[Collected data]
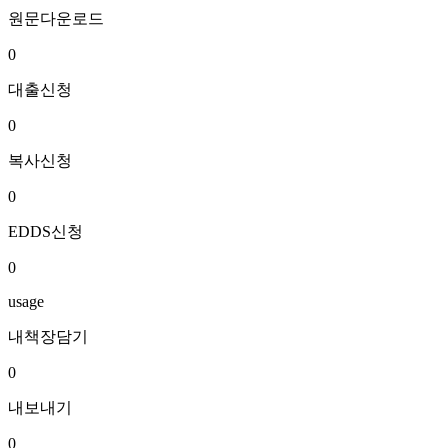
원문다운로드
0
대출신청
0
복사신청
0
EDDS신청
0
usage
내책장담기
0
내보내기
0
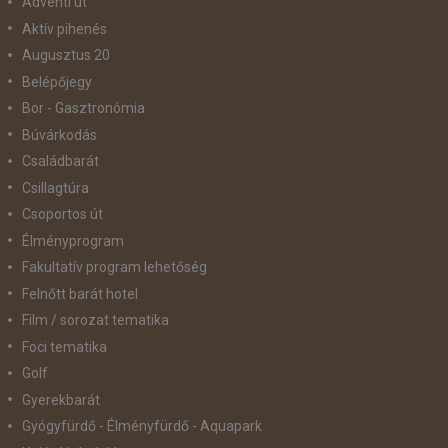
Adventi út
Aktív pihenés
Augusztus 20
Belépőjegy
Bor - Gasztronómia
Búvárkodás
Családbarát
Csillagtúra
Csoportos út
Élményprogram
Fakultatív program lehetőség
Felnőtt barát hotel
Film / sorozat tematika
Foci tematika
Golf
Gyerekbarát
Gyógyfürdő - Élményfürdő - Aquapark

_Required work_:
Print from the line containing "Felnőtt barát hotel" to the last line above, exactly as written.

_Task output_:
Felnőtt barát hotel
Film / sorozat tematika
Foci tematika
Golf
Gyerekbarát
Gyógyfürdő - Élményfürdő - Aquapark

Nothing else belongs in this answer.